Julian Flores
Reflects on hit music video ‘Acid Rain’
Julian Flores’ co-directed music video, Acid Rain, for American electronic artist LORN, has just soared past an impressive 90 million views on YouTube, captivating audiences worldwide with its haunting visuals and dark, hypnotic choreography.
Released in 2017, the video is a dark and surreal narrative that blends death, loss, and eerie beauty themes. It follows a group of cheerleaders who appear in a desolate parking lot at night, performing a slow and melancholic choreography. The cheerleaders are bloodied, bruised, and lifeless in appearance, moving in eerie synchronization.
The video begins with a distressed woman driving a car. She pulls into a parking lot, and as the camera moves, it reveals the cheerleaders standing in formation, their vacant expressions contrasted by their ghostly appearances. They begin to perform a series of slow-motion dance moves, their bodies twisting and turning in a haunting, almost hypnotic manner.

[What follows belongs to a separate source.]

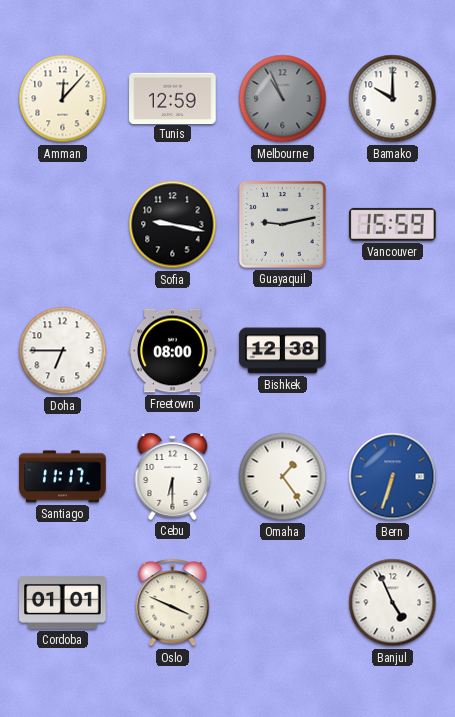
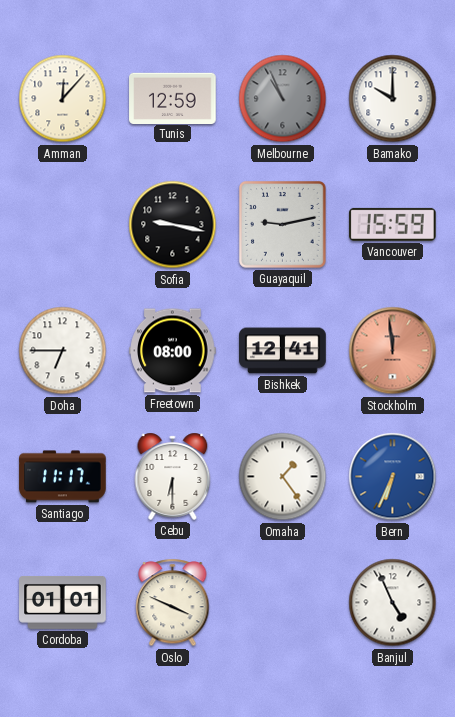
Bishkek: 12:38 -> 12:41
Stockholm: none -> 11:59
Bern: 6:33 -> 6:34
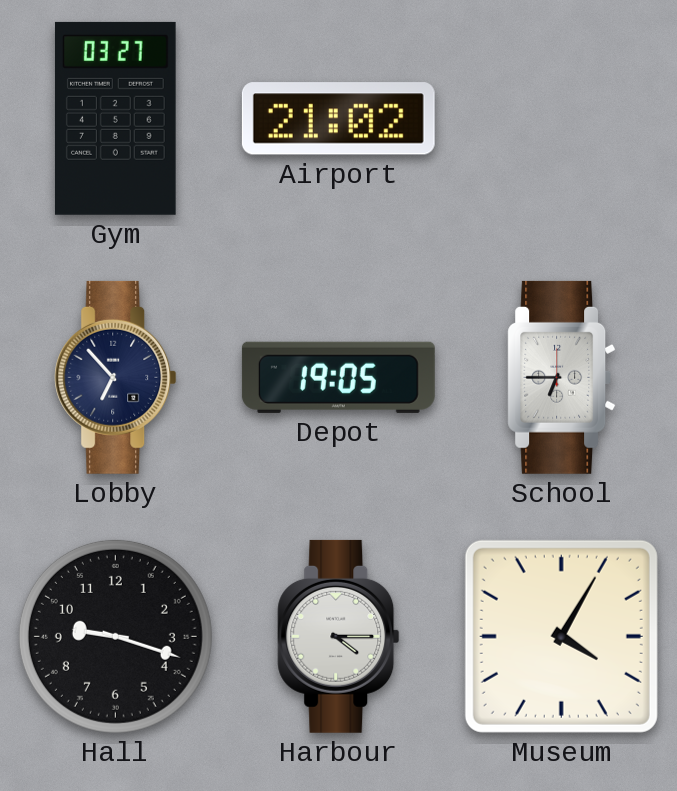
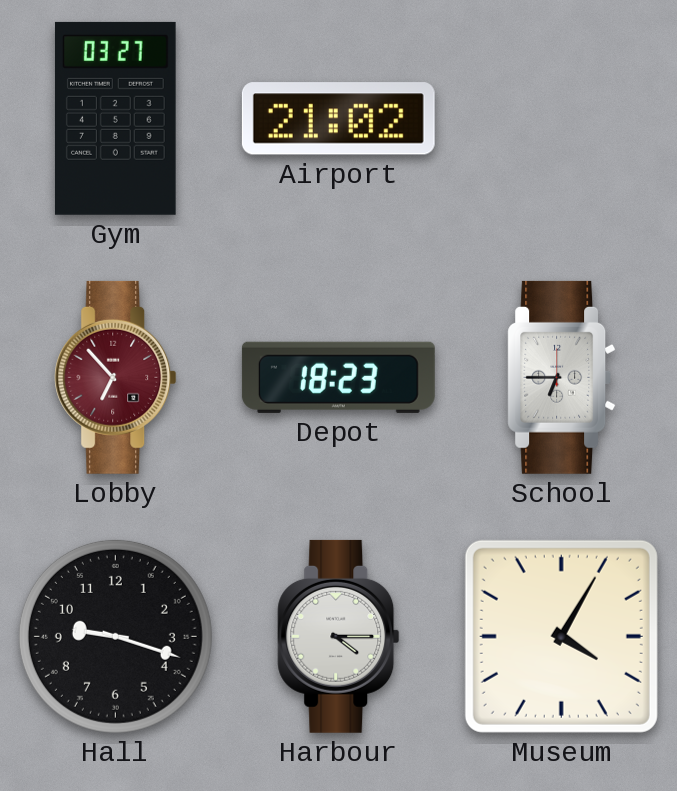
Lobby dial: navy -> burgundy
Depot: 19:05 -> 18:23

As the video progresses, the cheerleaders’ dance becomes more fluid yet unsettling. Each movement appears as if they are caught in a loop, endlessly repeating their ritualistic motions. Their bloodstained and bruised faces suggest that something tragic has occurred, yet their expressions remain emotionless and detached.

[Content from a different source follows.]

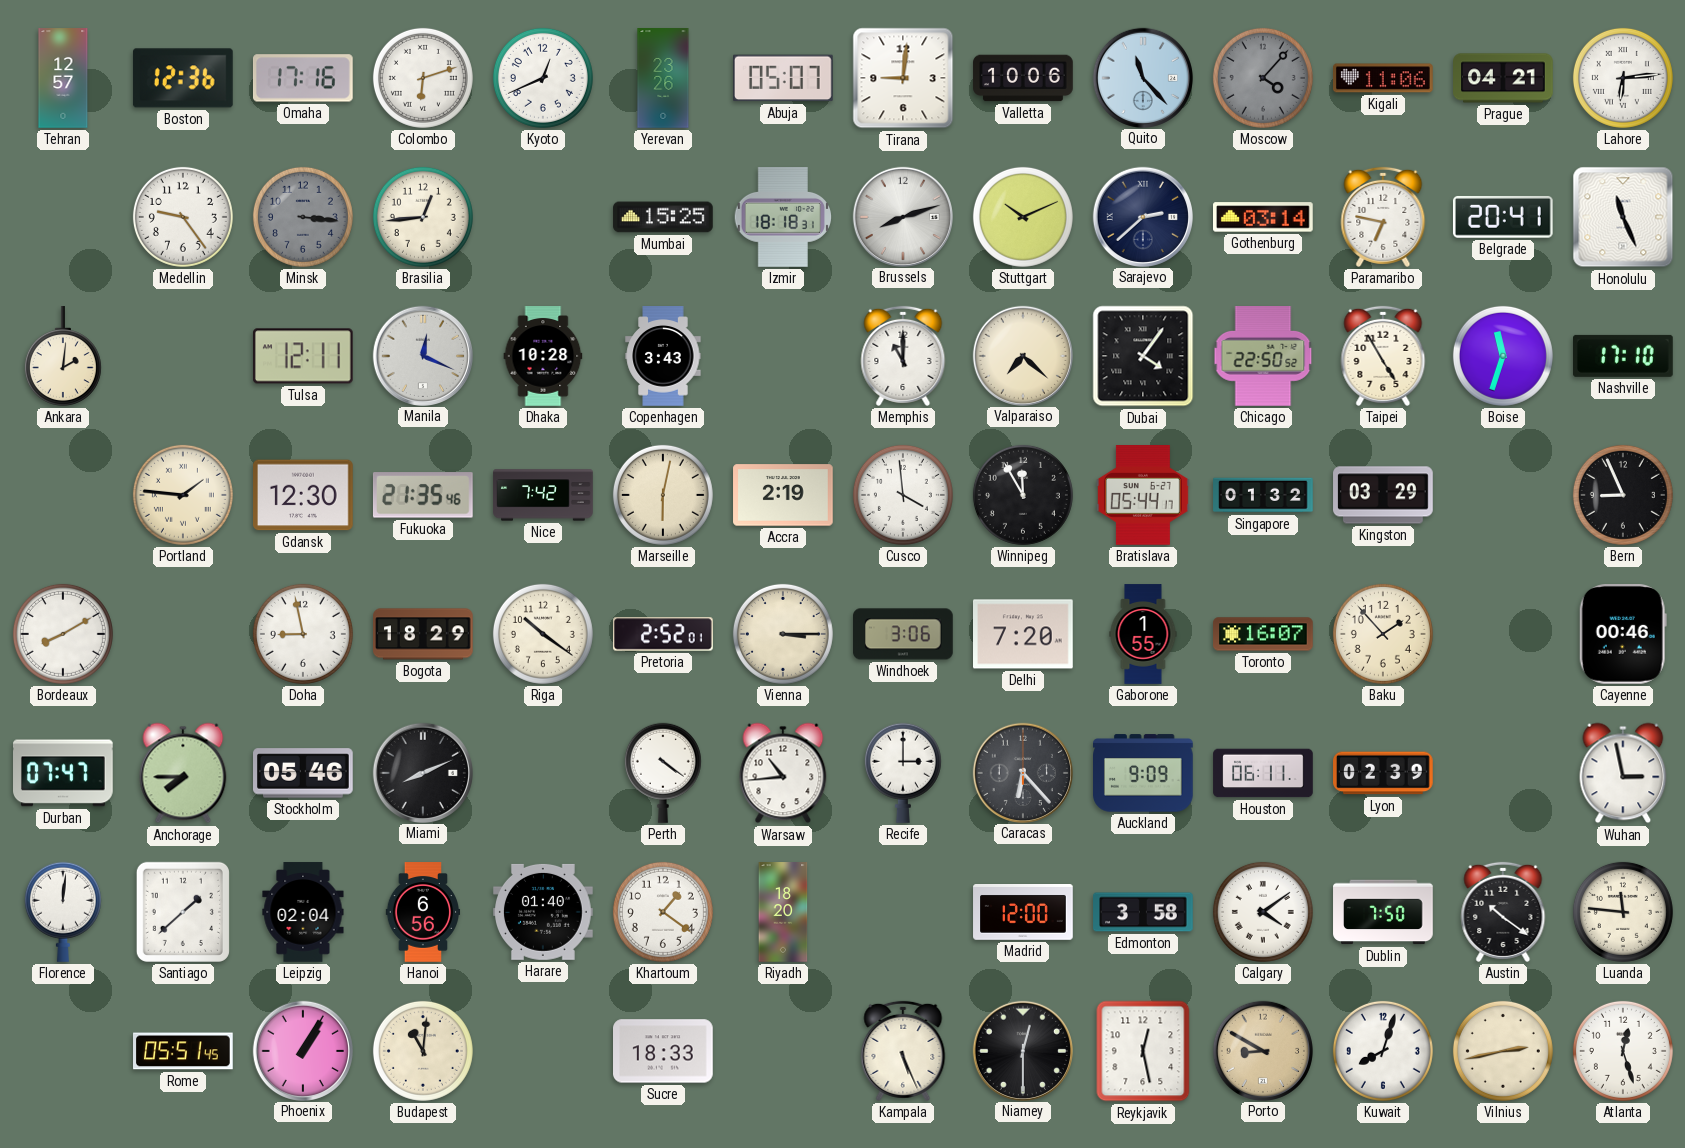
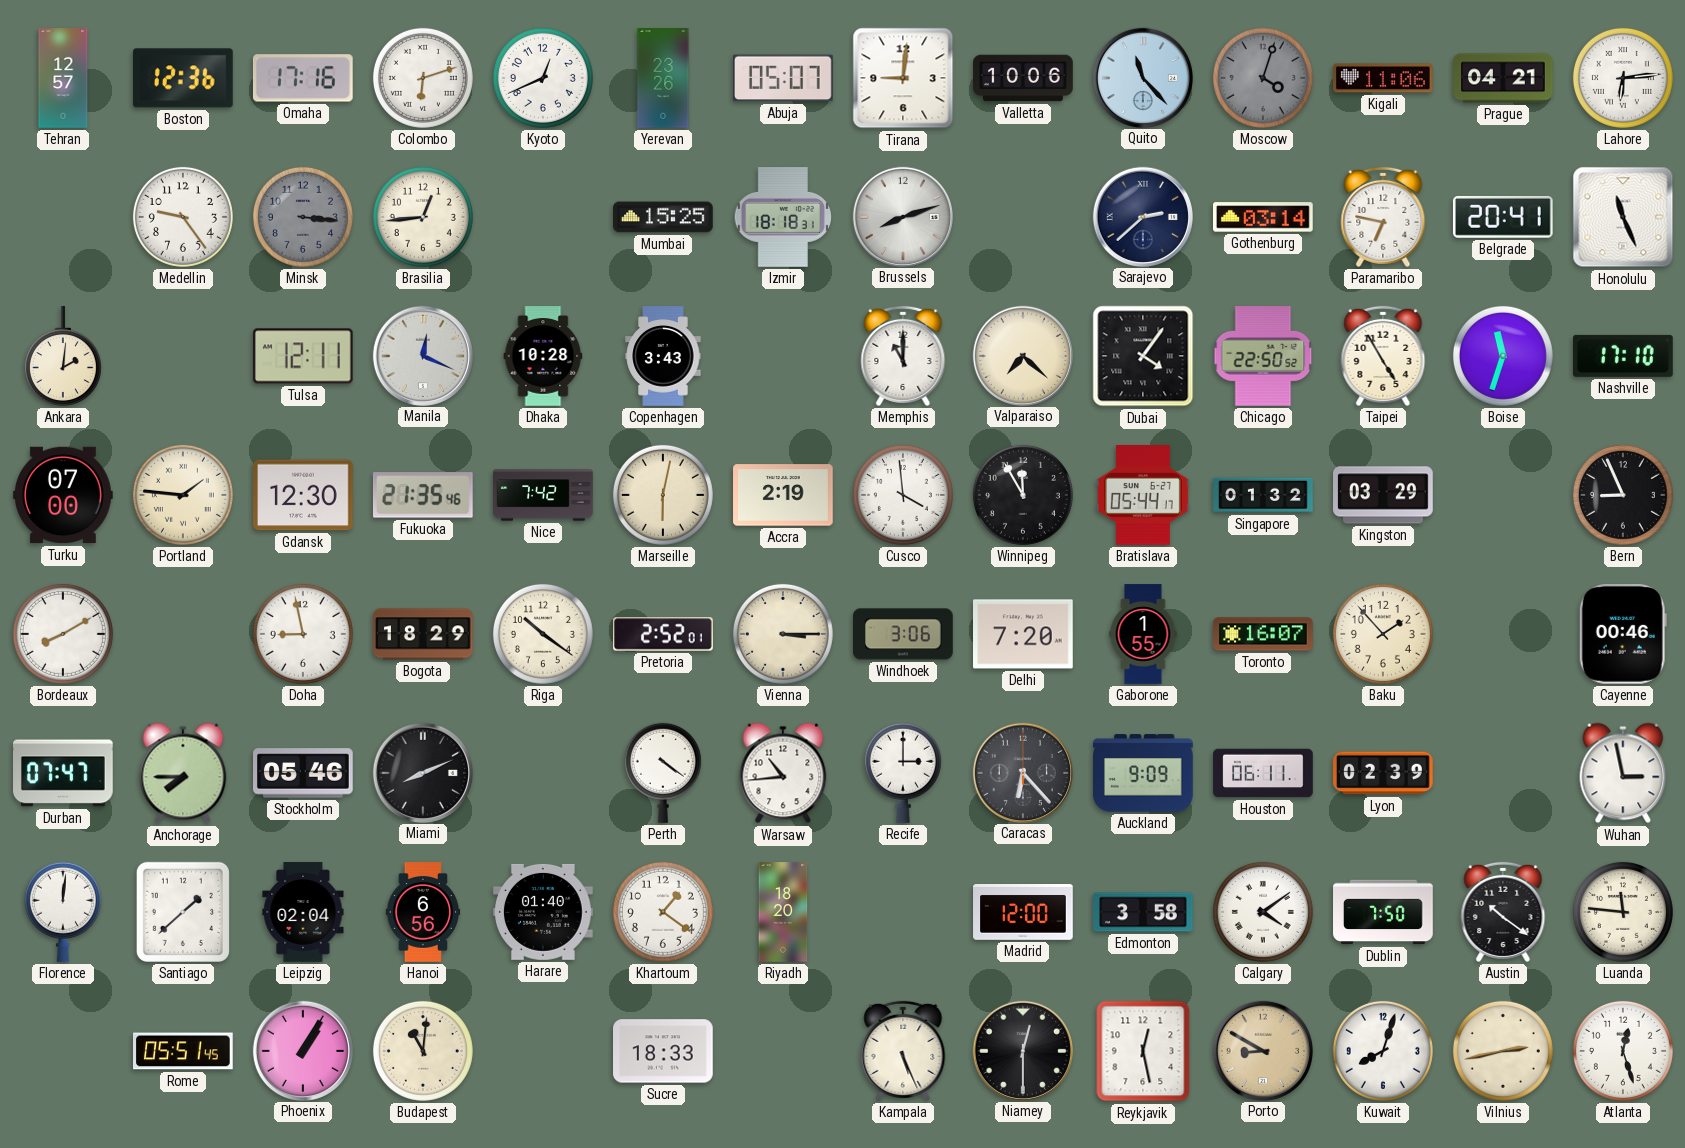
Moscow: 4:07 -> 4:03
Stuttgart: 10:11 -> none
Turku: none -> 07:00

There is a sense that these cheerleaders are trapped in a purgatorial state, caught between life and death, performing their routine as a form of spiritual limbo. The video concludes with them continuing their eerie dance, their fate unresolved as they drift deeper into the night, leaving a haunting and lasting impression of stillness and despair.
The Acid Rain video was a self-financed endeavour that was shot in one night at Cadillac Jacks in Sun Valley, California. The idea for the video was to show the 'Last Dance' of a cheerleader as she passes into the next life. I wanted the dancing to represent her struggle or fight to live. And also to show that death is a journey that one takes alone, as she isn’t the only casualty in the car. One by one, the rest of the cheerleaders join her in the next life, but each one of them goes through the experience individually. Just as I do with the rest of my work, I bookend the ending, because I see my stories as circles.

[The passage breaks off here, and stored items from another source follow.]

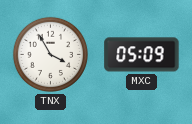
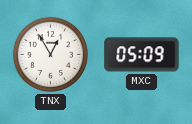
TNX: 3:55 -> 12:55
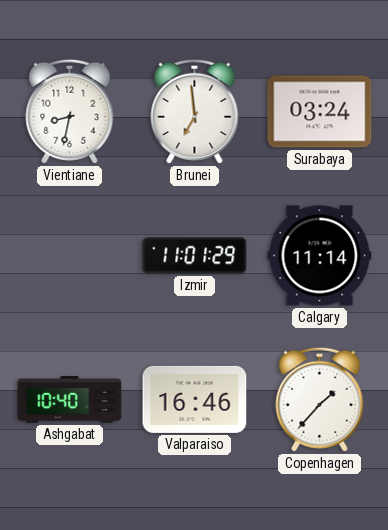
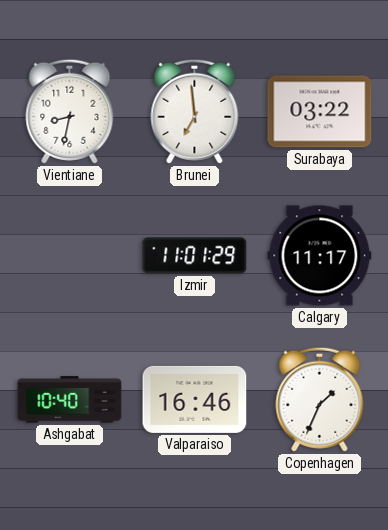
Surabaya: 03:24 -> 03:22
Calgary: 11:14 -> 11:17
Copenhagen: 1:37 -> 1:34
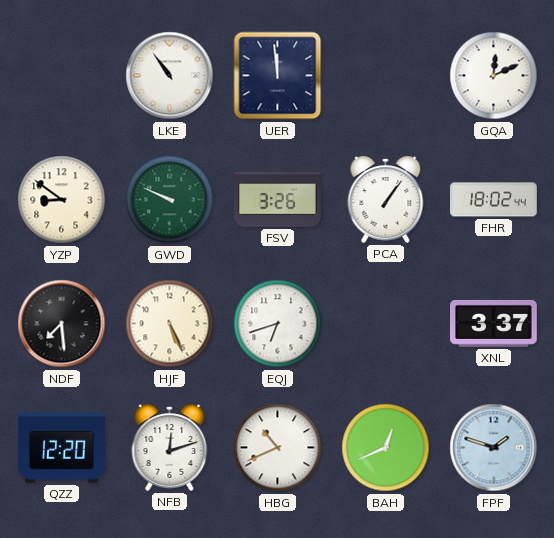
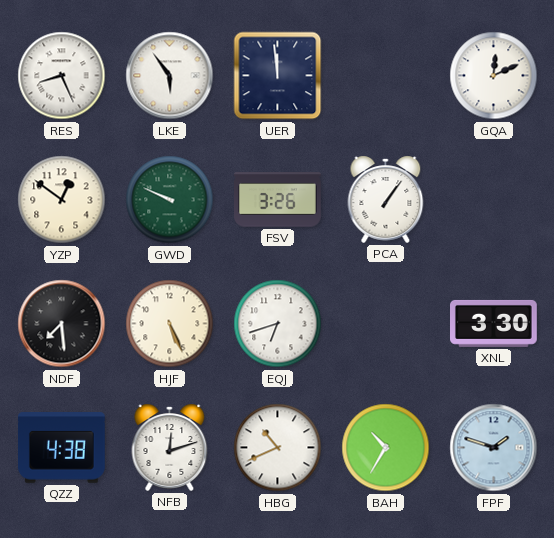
RES: none -> 8:26
LKE: 10:54 -> 5:54
YZP: 8:51 -> 12:51
FHR: 18:02 -> none
XNL: 3:37 -> 3:30
QZZ: 12:20 -> 4:38
BAH: 12:41 -> 10:35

Julian is currently working on developing two of the three scripts they have written.
The first script, 'Cadillac Blues,' is a dark comedy set in modern-day Los Angeles over the course of a single day. It follows a down-on-his-luck, middle-aged stoner who becomes embroiled in a cartel war when he unwittingly steals a 1970 Cadillac Deville from a quirky pair of hitmen. Inside the trunk of the stolen car is the body of a dead cartel boss. This all happens as the protagonist tries to recover his loudmouth girlfriend's car, which he gambled away to a bookie. 'Cadillac Blues' is envisioned as an ensemble film with a killer soundtrack featuring Blues music and Creedence Clearwater Revival. The style of the film is imagined to resemble an American independent film from the 90s, drawing comparisons to 'Pulp Fiction' and 'The Big Lebowski.'
The second script, 'Naked Kill,' is a Shakespearean crime drama set in modern-day Paris. It tells the story of a middle-aged socialite with a dark past who seeks vengeance for the murder of her family. She infiltrates the family of the crime lord responsible for their deaths by marrying his son. French actress Frédérique Bel (known for 'La Minute Blonde' and 'Serial (Bad) Weddings') is attached to play the lead role, and the film will be in French.
The third script, 'Elysian City,' is both a screenplay and a graphic novel. This dystopian noir is set in a fictional city and follows a cynical detective in his fifties as he hunts a cop-killing serial killer known as the Pig Killer. As a bloody war rages between clans, the detective becomes public enemy number one when he discovers that the true criminals are not the clans or the killer, but those in power. The creator plans to develop 'Elysian City' as a graphic novel first and is currently looking for an illustrator to help realize this vision. There are versions of the story in both English and French. Given the ambitious nature of this project, they are holding off on developing it for film until it is realized as a graphic novel.